Holding menus inches from their faces, two Chinese women attempted to decipher them for several minutes before being rescued by a waiter. What do you like, he asked, light, dark, bitter, fruity? Then a server brought over the dark red bottles, popped the tops and slowly poured two glasses.
Such a scene could have easily occurred in any number of wine bars that have sprung up across China. But it wasn’t wine the women were drinking – it was beer.
Premium beer appears poised to take off in China like wine did in the last decade, with analysts projecting the market to grow 5-15% annually for the next five to 10 years. Compared to sky-high prices for the most sought-after wines, premium beer is an affordable luxury even at its most expensive for middle-class Chinese hoping to exercise their new spending power. Benelux beer companies – those in Belgium and the Netherlands at least, as Luxembourg produces relatively little beer – have positioned themselves as likely candidates to ride that projected growth.
China is the world’s largest beer market; last year, the country consumed 450 million hectoliters of the stuff. But roughly 95% of that was mainstream beer: almost universally weak, yellow, bland and cheap. Mainstream beer, a category that includes domestic brands like Tsingtao and Snow, still holds potential for long-term profits once the scattered market begins to consolidate. But for near-term profit growth, Benelux beer companies that are targeting China’s premium market – namely Anheuser-Busch InBev, Heineken and Duvel – are in a much better position.
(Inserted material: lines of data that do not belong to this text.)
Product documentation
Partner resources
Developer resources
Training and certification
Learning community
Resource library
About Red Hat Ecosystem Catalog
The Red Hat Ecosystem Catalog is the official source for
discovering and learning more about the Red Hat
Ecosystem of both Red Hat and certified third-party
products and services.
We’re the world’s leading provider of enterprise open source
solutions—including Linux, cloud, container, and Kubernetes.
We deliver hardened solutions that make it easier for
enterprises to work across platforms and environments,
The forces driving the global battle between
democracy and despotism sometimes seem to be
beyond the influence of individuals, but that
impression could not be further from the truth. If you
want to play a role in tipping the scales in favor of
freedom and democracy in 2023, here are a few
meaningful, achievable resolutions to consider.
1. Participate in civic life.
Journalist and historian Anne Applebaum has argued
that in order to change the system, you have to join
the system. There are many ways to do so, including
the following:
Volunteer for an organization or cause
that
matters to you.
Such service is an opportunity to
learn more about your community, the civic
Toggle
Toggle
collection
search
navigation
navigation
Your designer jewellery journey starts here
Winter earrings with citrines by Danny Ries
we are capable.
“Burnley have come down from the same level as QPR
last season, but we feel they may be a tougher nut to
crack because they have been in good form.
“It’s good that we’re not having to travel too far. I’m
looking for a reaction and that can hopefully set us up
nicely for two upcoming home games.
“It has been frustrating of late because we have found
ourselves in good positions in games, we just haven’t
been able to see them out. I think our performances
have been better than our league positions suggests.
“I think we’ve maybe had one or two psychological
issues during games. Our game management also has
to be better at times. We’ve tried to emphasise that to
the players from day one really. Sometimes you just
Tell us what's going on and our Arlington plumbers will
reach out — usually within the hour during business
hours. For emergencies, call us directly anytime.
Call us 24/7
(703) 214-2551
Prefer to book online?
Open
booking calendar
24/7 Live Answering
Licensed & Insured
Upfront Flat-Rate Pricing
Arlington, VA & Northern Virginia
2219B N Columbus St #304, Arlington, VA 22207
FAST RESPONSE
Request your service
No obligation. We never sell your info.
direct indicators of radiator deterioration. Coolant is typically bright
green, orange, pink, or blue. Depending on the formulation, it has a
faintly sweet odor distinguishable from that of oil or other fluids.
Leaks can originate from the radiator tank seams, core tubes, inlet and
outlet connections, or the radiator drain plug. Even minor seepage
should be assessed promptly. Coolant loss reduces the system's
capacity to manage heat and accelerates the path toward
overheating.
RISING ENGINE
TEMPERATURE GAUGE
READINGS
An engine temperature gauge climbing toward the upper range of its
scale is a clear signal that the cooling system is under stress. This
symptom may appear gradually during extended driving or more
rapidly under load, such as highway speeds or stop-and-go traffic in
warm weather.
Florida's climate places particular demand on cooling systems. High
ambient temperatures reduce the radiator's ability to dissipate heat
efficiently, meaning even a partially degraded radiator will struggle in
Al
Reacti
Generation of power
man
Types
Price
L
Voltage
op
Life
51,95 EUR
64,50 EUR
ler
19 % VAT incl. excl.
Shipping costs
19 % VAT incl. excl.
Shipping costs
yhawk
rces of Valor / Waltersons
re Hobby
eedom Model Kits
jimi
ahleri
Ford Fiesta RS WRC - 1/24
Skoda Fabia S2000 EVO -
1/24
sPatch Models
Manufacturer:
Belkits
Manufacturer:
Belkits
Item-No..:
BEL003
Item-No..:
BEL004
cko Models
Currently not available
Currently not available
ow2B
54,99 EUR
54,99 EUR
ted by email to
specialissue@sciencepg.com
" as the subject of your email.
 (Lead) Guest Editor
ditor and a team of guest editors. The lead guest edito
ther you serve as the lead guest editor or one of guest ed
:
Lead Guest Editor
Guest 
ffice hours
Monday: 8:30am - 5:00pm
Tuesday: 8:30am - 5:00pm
“You’ve got overproduction [of mainstream beer] in China already for decades, for about 30% of actual consumption, meaning that prices are very low and the excise tax situation makes it hard for brewers to get a margin out of regular beer,” said Kris Kippers, a beverages analyst with Belgian bank Petercam. “So it’s only the import segment that is doing quite well: for example, Budweiser or Heineken and even specialty beers like those of Duvel.”
Beer for the masses
The average Chinese adult drinks 32.1 liters of beer a year, still a relatively modest amount compared with the beer-guzzling west. The market is dominated by “mainstream beer,” which sells for around RMB3-4 (US$0.47-$0.63) for a large bottle in convenience stores nationwide. These beers have flooded the market for decades, keeping prices low and profit margins almost non-existent after excise tax. But that’s not to say that investing in the market is unmerited. China is universally expected to be a growth market; it’s just a matter of time until demand catches up with production, although analysts say that could take years or decades.
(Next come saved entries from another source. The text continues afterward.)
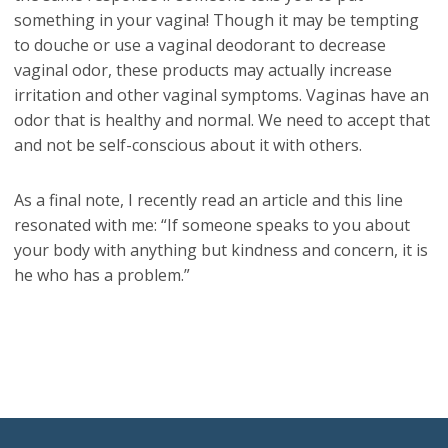
something in your vagina! Though it may be tempting
to douche or use a vaginal deodorant to decrease
vaginal odor, these products may actually increase
irritation and other vaginal symptoms. Vaginas have an
odor that is healthy and normal. We need to accept that
and not be self-conscious about it with others.
As a final note, I recently read an article and this line
resonated with me: “If someone speaks to you about
your body with anything but kindness and concern, it is
he who has a problem.”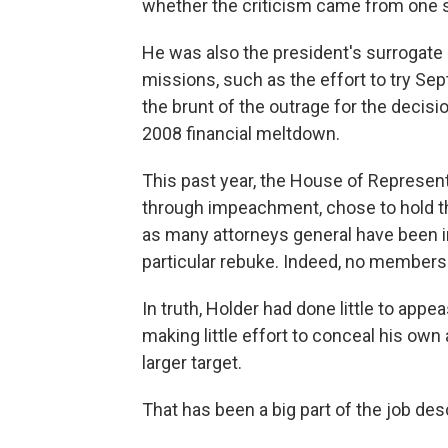
whether the criticism came from one sid
He was also the president's surrogate 
missions, such as the effort to try Sep
the brunt of the outrage for the decisi
2008 financial meltdown.
This past year, the House of Representa
through impeachment, chose to hold th
as many attorneys general have been i
particular rebuke. Indeed, no members 
In truth, Holder had done little to appe
making little effort to conceal his own 
larger target.
That has been a big part of the job des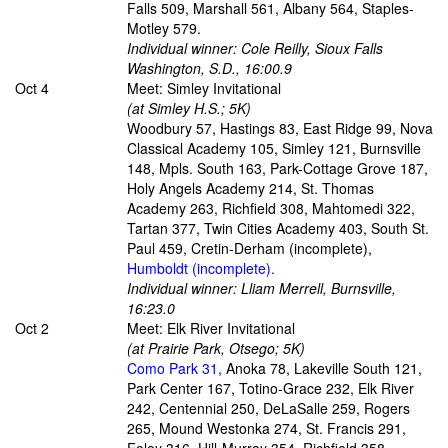
Falls 509, Marshall 561, Albany 564, Staples-
Motley 579.
Individual winner: Cole Reilly, Sioux Falls
Washington, S.D., 16:00.9
Oct 4
Meet: Simley Invitational
(at Simley H.S.; 5K)
Woodbury 57, Hastings 83, East Ridge 99, Nova
Classical Academy 105, Simley 121, Burnsville
148, Mpls. South 163, Park-Cottage Grove 187,
Holy Angels Academy 214, St. Thomas
Academy 263, Richfield 308, Mahtomedi 322,
Tartan 377, Twin Cities Academy 403, South St.
Paul 459, Cretin-Derham (incomplete),
Humboldt (incomplete).
Individual winner: Lliam Merrell, Burnsville,
16:23.0
Oct 2
Meet: Elk River Invitational
(at Prairie Park, Otsego; 5K)
Como Park 31,
Anoka 78, Lakeville South 121,
Park Center 167, Totino-Grace 232, Elk River
242, Centennial 250, DeLaSalle 259, Rogers
265, Mound Westonka 274, St. Francis 291,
Jean-Marc Chow, an analyst with Sanford C. Bernstein, said he expects per capita beer consumption to eventually double and come more in line with Russia and Japan – countries that have strong traditions of drinking hard liquor (vodka and sake, respectively) that may equate to China’s baijiu drinking culture. That would put China somewhere between Japan’s 50 liters per person and Russia’s 70 liters per person, but still short of the roughly 80 liters per capita in the UK and US, where beer drinking dominates.
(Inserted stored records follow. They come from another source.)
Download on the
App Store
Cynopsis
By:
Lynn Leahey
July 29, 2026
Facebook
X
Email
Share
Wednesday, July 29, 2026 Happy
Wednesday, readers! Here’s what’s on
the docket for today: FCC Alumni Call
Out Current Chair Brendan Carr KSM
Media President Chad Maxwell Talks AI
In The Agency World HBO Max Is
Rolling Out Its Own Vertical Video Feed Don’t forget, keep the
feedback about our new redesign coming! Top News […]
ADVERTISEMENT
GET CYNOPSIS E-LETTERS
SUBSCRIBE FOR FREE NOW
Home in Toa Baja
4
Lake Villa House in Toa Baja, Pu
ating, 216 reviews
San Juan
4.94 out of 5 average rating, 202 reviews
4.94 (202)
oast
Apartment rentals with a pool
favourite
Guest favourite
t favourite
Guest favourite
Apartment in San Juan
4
The foreign brewer that has best capitalized on this growing demand is Belgium-based Anheuser-Busch InBev, which vaulted to a position as China’s third-largest brewer after entering the country relatively late in 2003. (China Resources Snow Breweries and Tsingtao Brewery are the largest and second-largest brewers, respectively.) AB InBev’s success in grabbing market share stemmed from its purchase of the St Louis-based Anheuser-Busch, which took over Harbin Brewery, China’s fifth-largest brewery, in 2004. The company did, however, lose some ground when it sold off a minority stake in Tsingtao in 2009 to pay off debt from its acquisition of Anheuser-Busch.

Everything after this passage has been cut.